The country is not doing anything like that. European dealers are
effectively managing their business to not to be over competitive. The
US has gone the other way to a situation of extremely cut throat dumb
box shifters where you are lucky if a dealers product knowledge extends
beyond the box dimensions and shipping weight.
>> Meade and Celestron have one importer each in the UK - all other
>>dealers must buy from that importer. That's a decision of Meade and
>>Celestron - not the queue of dealers who whould love to get importing
Meade & Celestron have done a good job. Their product is worth whatever
people will pay for it. We destroyed most of our UK domestic telescope
producers some while ago by preferring imported kit, and now have the
temerity to complain that there is not enough price competition!
Japan still has a healthy competitive astronomy market since it has
plenty of domestic competition from Borg, Fujinon, Pentax, Takahashi,
Vixen. And a bunch of smaller specialist players.
>>> Lastly, ignore the prohibitions put on sellers by the likes of
>>>Meade and Celestron so a retailer in the U.S. is prevented from
>>>shipping to other countries, most will ship under certain
>>>circumstances. Those private prohibitions are probably not even legal.
They are for a contract made between companies where manufacture of the
goods took place outside the EEC. The big fights have actually been
between European supermarkets and US branded clothing manufacturers. The
quid pro quo is we (EEC) get to rip US women off for couture, perfume &
cosmetics.
>> What has been particularly infuriating is to watch the dollar go
>>south and UK prices remain unchanged. A high proportion of the
>>revenue generated by these artificial prices has been spent on
>>massive saturation advertising.
You can't blame them for that. Keep demand high and you can maximise
profits - standard rules of supply and demand apply.
>
>I think you've summed it all up very nicely, but what can we do about
>it? I have the feeling that complaints to any of the offending parties
>would unfortunately fall on deaf ears. The importers are happy making
>their profits and the manufacturers are happy selling less scopes for
>more cash.
Their duty is to maximise returns to their shareholders. Nothing else.
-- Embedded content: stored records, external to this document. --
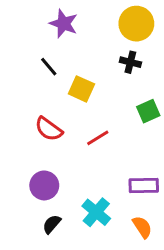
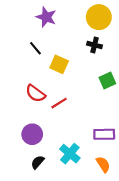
red line: (98, 138) -> (59, 103), moved

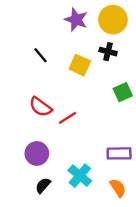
purple star: (46, 17) -> (76, 20), moved
yellow square: (59, 64) -> (80, 65), moved

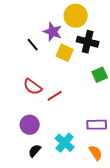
purple star: (76, 20) -> (53, 32), moved
yellow circle: (113, 20) -> (76, 16), moved
black cross: (108, 52) -> (88, 42), size x1.5

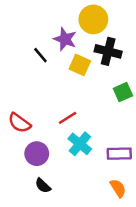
red semicircle: (33, 87) -> (19, 123), moved
cyan cross: (65, 143) -> (80, 144), moved
black semicircle: (35, 151) -> (43, 186), turned -88

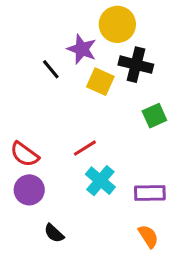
purple circle: (37, 154) -> (29, 190), moved

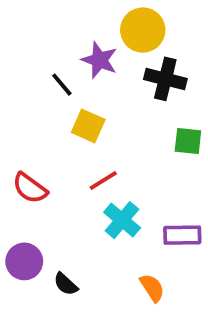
yellow square: (100, 82) -> (88, 126), moved
green square: (154, 116) -> (188, 141), turned 30
purple circle: (29, 190) -> (24, 261), moved
orange semicircle: (148, 236) -> (152, 288), moved

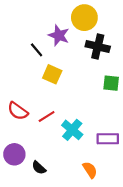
red line: (103, 181) -> (47, 117), moved

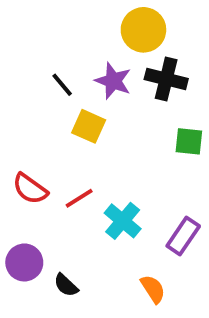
purple star: (59, 35) -> (113, 81), moved
purple rectangle: (108, 139) -> (183, 236), turned -55

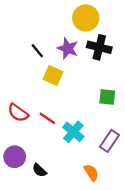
green square: (189, 141) -> (107, 97), moved
red line: (79, 198) -> (47, 118), turned 66

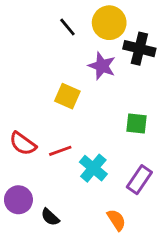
black cross: (99, 47) -> (139, 49), moved
purple star: (68, 48) -> (102, 66), moved
black line: (37, 51) -> (67, 27), moved
red line: (47, 118) -> (60, 151), turned -54

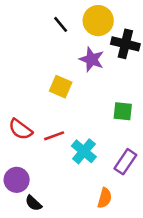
black semicircle: (50, 217) -> (33, 203), moved
orange semicircle: (116, 220) -> (105, 198), turned 48

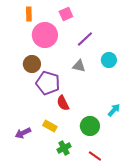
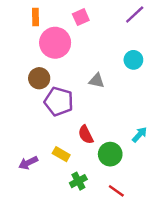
purple line: (85, 39) -> (135, 15), moved
cyan circle: (109, 60) -> (133, 60), moved
red semicircle: (63, 103) -> (86, 135), moved

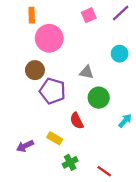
pink square: (81, 17) -> (89, 15), moved
green circle: (110, 154) -> (99, 98), moved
Do you really believe that Nike trainers and other "designer" branded
goods are sold for reasonable prices? It is all in the public valuation
of a product brand.
>
>I don't see any kind of boycott having much effect either; the fact is
>that there's demand enough for these products and many consumers (myself
>included), although not exactly willing, are prepared to pay the price
>in order to avoid any hassle or nasty surprises arising from buying abroad.
You could still chose alternative products if you hadn't been suckered
by the saturation level M-C advertising. Some good Japanese kit is
actually competitively priced in Europe and there is also Orion
Optics(UK).
You could also buy second hand to avoid the premium pricing. There are a
fair number of M-C scopes languishing in cupboards and offered for sale
in the pages of Astronomy Now and other places.
>
>> The hope is that this hegemony be broken by China.
>
>There is already some encouraging news on that front. I've seen Orion 80
>ED OTAs for sale here for EUR 499, not far off the $499 common in the US.
The European cost structures are different as are the sales volumes. You
cannot reasonably expect the same prices as in the USA and still have a
viable public health system and welfare state.